This section is defined by RFC7518 `Section 3.5`_.
.. _`Section 3.5`: https://tools.ietf.org/html/rfc7518#section-3.5
1. PS256: RSASSA-PSS using SHA-256 and MGF1 with SHA-256
2. PS384: RSASSA-PSS using SHA-384 and MGF1 with SHA-384
3. PS512: RSASSA-PSS using SHA-512 and MGF1 with SHA-512
Algorithms for JWE
------------------
This section contains algorithms for JWE ``alg`` and ``enc`` header. For
``alg`` the interface are all inherited from
:class:`authlib.jose.JWEAlgorithm`. For ``enc``, the interface are
inherited from :class:`authlib.jose.JWEEncAlgorithm`.

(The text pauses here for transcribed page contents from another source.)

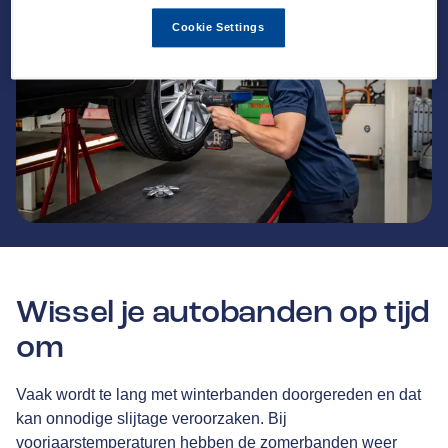
Cookie Settings
Wissel je autobanden op tijd
om
Vaak wordt te lang met winterbanden doorgereden en dat
kan onnodige slijtage veroorzaken. Bij
voorjaarstemperaturen hebben de zomerbanden weer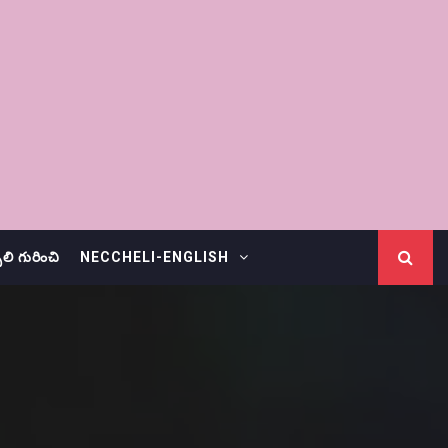
చెలి గురించి
NECCHELI-ENGLISH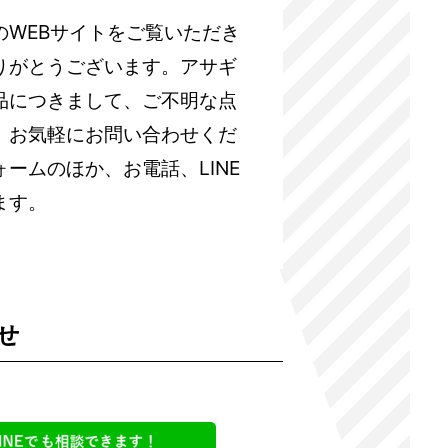
のWEBサイトをご覧いただき
りがとうございます。アサギ
品につきまして、ご不明な点
、お気軽にお問い合わせくだ
ームのほか、お電話、LINE
ます。
せ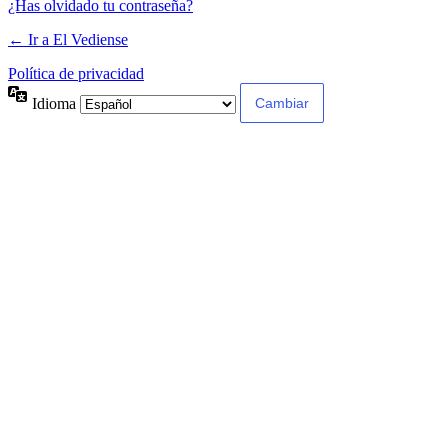
¿Has olvidado tu contraseña?
← Ir a El Vediense
Política de privacidad
Idioma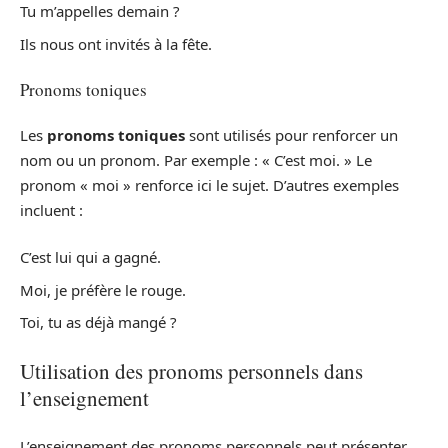
Tu m’appelles demain ?
Ils nous ont invités à la fête.
Pronoms toniques
Les
pronoms toniques
sont utilisés pour renforcer un
nom ou un pronom. Par exemple : « C’est moi. » Le
pronom « moi » renforce ici le sujet. D’autres exemples
incluent :
C’est lui qui a gagné.
Moi, je préfère le rouge.
Toi, tu as déjà mangé ?
Utilisation des pronoms personnels dans
l’enseignement
L’enseignement des pronoms personnels peut présenter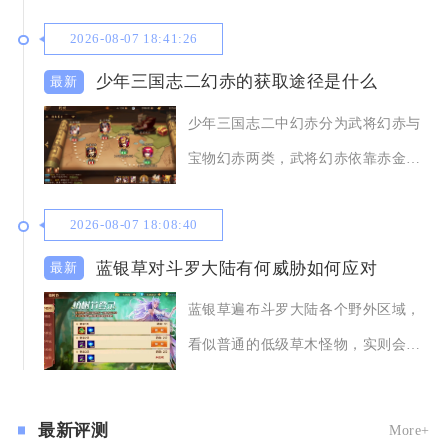
挥特种部队价值，
2026-08-07 18:41:26
少年三国志二幻赤的获取途径是什么
少年三国志二中幻赤分为武将幻赤与
宝物幻赤两类，武将幻赤依靠赤金幻
晶完成赤金武将进
2026-08-07 18:08:40
蓝银草对斗罗大陆有何威胁如何应对
蓝银草遍布斗罗大陆各个野外区域，
看似普通的低级草木怪物，实则会大
范围限制玩家移动
最新评测
More+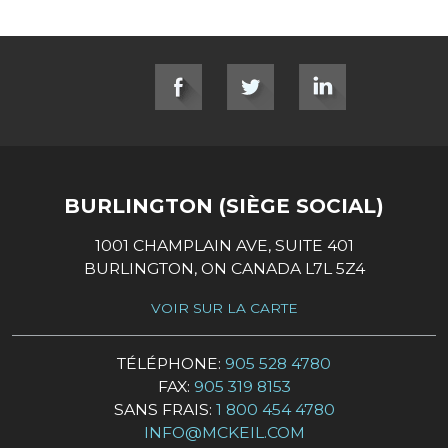
SOCIAL LINKS
BURLINGTON (SIÈGE SOCIAL)
1001 CHAMPLAIN AVE, SUITE 401
BURLINGTON, ON CANADA L7L 5Z4
VOIR SUR LA CARTE
TÉLÉPHONE:
905 528 4780
FAX:
905 319 8153
SANS FRAIS:
1 800 454 4780
INFO@MCKEIL.COM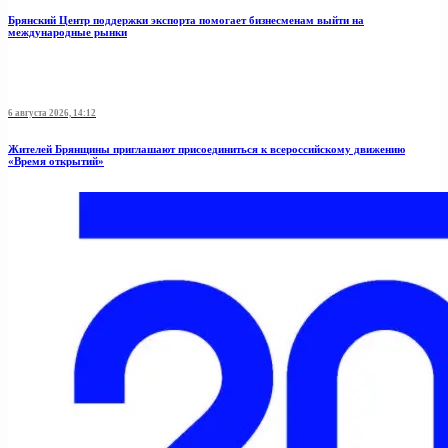
Брянский Центр поддержки экспорта помогает бизнесменам выйти на
международные рынки
6 августа 2026, 14:12
Жителей Брянщины приглашают присоединиться к всероссийскому движению
«Время открытий»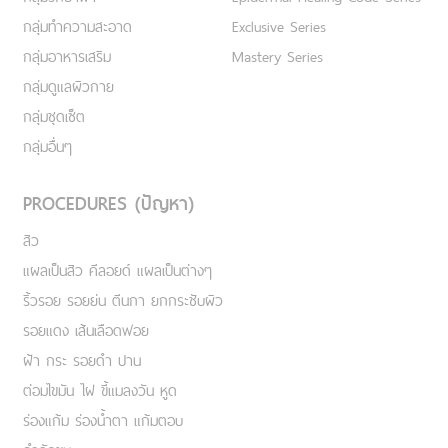
กลุ่มทำความสะอาด
Exclusive Series
กลุ่มอาหารเสริม
Mastery Series
กลุ่มดูแลผิวกาย
กลุ่มชุดเซ็ต
กลุ่มอื่นๆ
PROCEDURES (ปัญหา)
สิว
แผลเป็นสิว คีลอยด์ แผลเป็นต่างๆ
ริ้วรอย รอยย่น ตีนกา ยกกระชับผิว
รอยแดง เส้นเลือดฟอย
ฝ้า กระ รอยดำ ปาน
ต่อมไขมัน ไฝ ขี้แมลงวัน หูด
ร่องแก้ม ร่องน้ำตา แก้มตอบ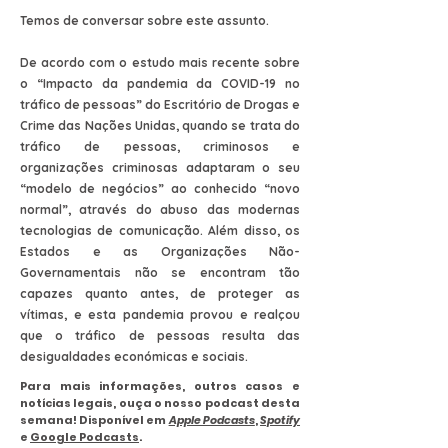
Temos de conversar sobre este assunto.
De acordo com o estudo mais recente sobre
o “Impacto da pandemia da COVID-19 no
tráfico de pessoas” do Escritório de Drogas e
Crime das Nações Unidas, quando se trata do
tráfico de pessoas, criminosos e
organizações criminosas adaptaram o seu
“modelo de negócios” ao conhecido “novo
normal”, através do abuso das modernas
tecnologias de comunicação. Além disso, os
Estados e as Organizações Não-
Governamentais não se encontram tão
capazes quanto antes, de proteger as
vítimas, e esta pandemia provou e realçou
que o tráfico de pessoas resulta das
desigualdades económicas e sociais.
Para mais informações, outros casos e
notícias legais, ouça o nosso podcast desta
semana! Disponível em
Apple Podcasts
,
Spotify
e
Google Podcasts
.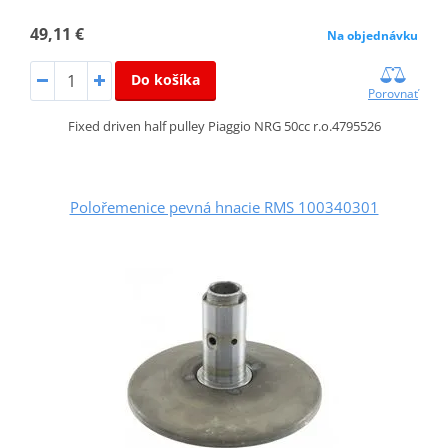
49,11 €
Na objednávku
Do košíka
Porovnať
Fixed driven half pulley Piaggio NRG 50cc r.o.4795526
Polořemenice pevná hnacie RMS 100340301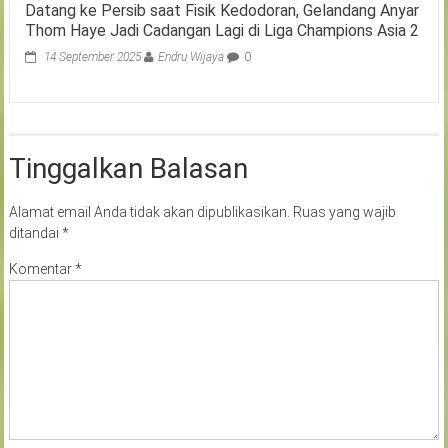
Datang ke Persib saat Fisik Kedodoran, Gelandang Anyar
Thom Haye Jadi Cadangan Lagi di Liga Champions Asia 2
14 September 2025
Endru Wijaya
0
Tinggalkan Balasan
Alamat email Anda tidak akan dipublikasikan.
Ruas yang wajib
ditandai
*
Komentar
*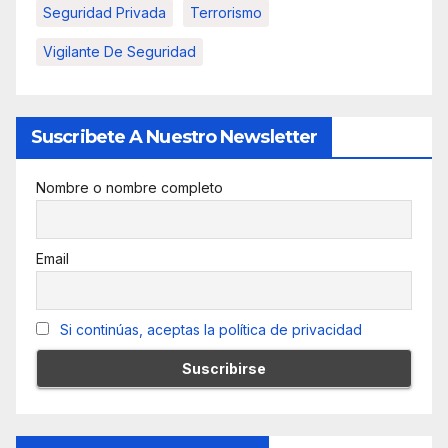
Seguridad Privada
Terrorismo
Vigilante De Seguridad
Suscribete A Nuestro Newsletter
Nombre o nombre completo
Email
Si continúas, aceptas la política de privacidad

Current available algorithms for ``alg``:
0. dir: Direct use of a shared symmetric key
1. RSA1_5: RSAES-PKCS1-v1_5
2. RSA-OAEP: RSAES OAEP using default parameters
3. RSA-OAEP-256: RSAES OAEP using SHA-256 and MGF1 with SHA-256
4. A128KW: AES Key Wrap with default initial value using 128-bit key
5. A192KW: AES Key Wrap with default initial value using 192-bit key
6. A256KW: AES Key Wrap with default initial value using 256-bit key
7. A128GCMKW: Key wrapping with AES GCM using 128-bit key
8. A192GCMKW: Key wrapping with AES GCM using 192-bit key
9. A256GCMKW: Key wrapping with AES GCM using 256-bit key
10. ECDH-ES: In the Direct Key Agreement mode
11. ECDH-ES+A128KW: using Concat KDF and CEK wrapped with A128KW
12. ECDH-ES+A192KW: using Concat KDF and CEK wrapped with A192KW
13. ECDH-ES+A256KW: using Concat KDF and CEK wrapped with A256KW
Current available algorithms for ``enc``:
1. A128CBC-HS256
2. A192CBC-HS384
3. A256CBC-HS512
4. A128GCM
5. A192GCM
6. A256GCM
Current available algorithms for ``zip``:
1. DEF
Algorithms for JWK
------------------
This section defines the parameters for keys using the algorithms via
RFC7518 `Section 6`_.
Find how to use them in :ref:`jwk_guide`.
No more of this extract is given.